Okay, well the sand was a gigantic flop. After many hours, my tank still looked like a 55 gallon jug of milk. Spent about 6 hours cleaning the damn thing out and re-doing it in natural gravel /w live plants and the new powerhead I just installed. ( The current looks bad ass )









Anyhow, I've had it runnin for about an hour, it's 1am here, but I dont want to go to sleep with my p's in the cooler overnight. Think they would be okay if I tossed them in, in like 2 or 3 hours?


----------



## eatfish (Jul 30, 2003)

i told you to clean the sand out realy realy well.








(imo) i dont know if id toss the p's in just yet, put the power head in the cooler and throw some plants in for hiding


----------



## soulfly (Aug 7, 2003)

id wait at least a week or so.


----------



## thoroughbred (Mar 14, 2003)

if u add bio spira u can add them in 24 hrs did u?


----------



## Lahot (May 20, 2003)

I set up a 75 this weekend with 30 gallons of water from another tank, 30 lbs of gravel from the tank, and besides the new filter I'm running the one that was on the other tank. I added fish right to it.

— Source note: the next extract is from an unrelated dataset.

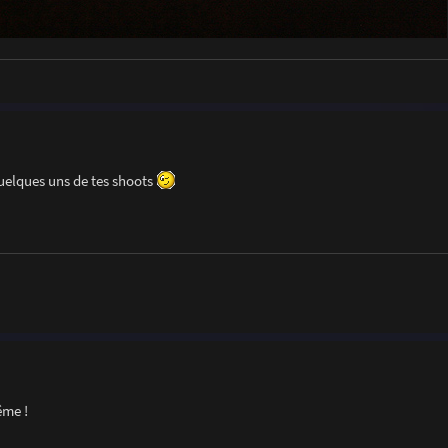
quelques uns de tes shoots
ême !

The first few days aren't the scary part, it's in a week or 2 when you have to wait to see if you get a nitrite spike and everything dies.

good luck


----------



## Judazzz (Jan 13, 2003)

*_Moved to Water Chemistry Forum_*


----------



## 10RedBellyPiranhas (Aug 24, 2003)

get pictures
i had my piranhas in blue sand 3RBP5" and 1 black piranha3" in a 30gallon high.

-Steve

150gallon/10 RBP about 5" and a ploces 1-7" abr 
and to many other tanks to add


----------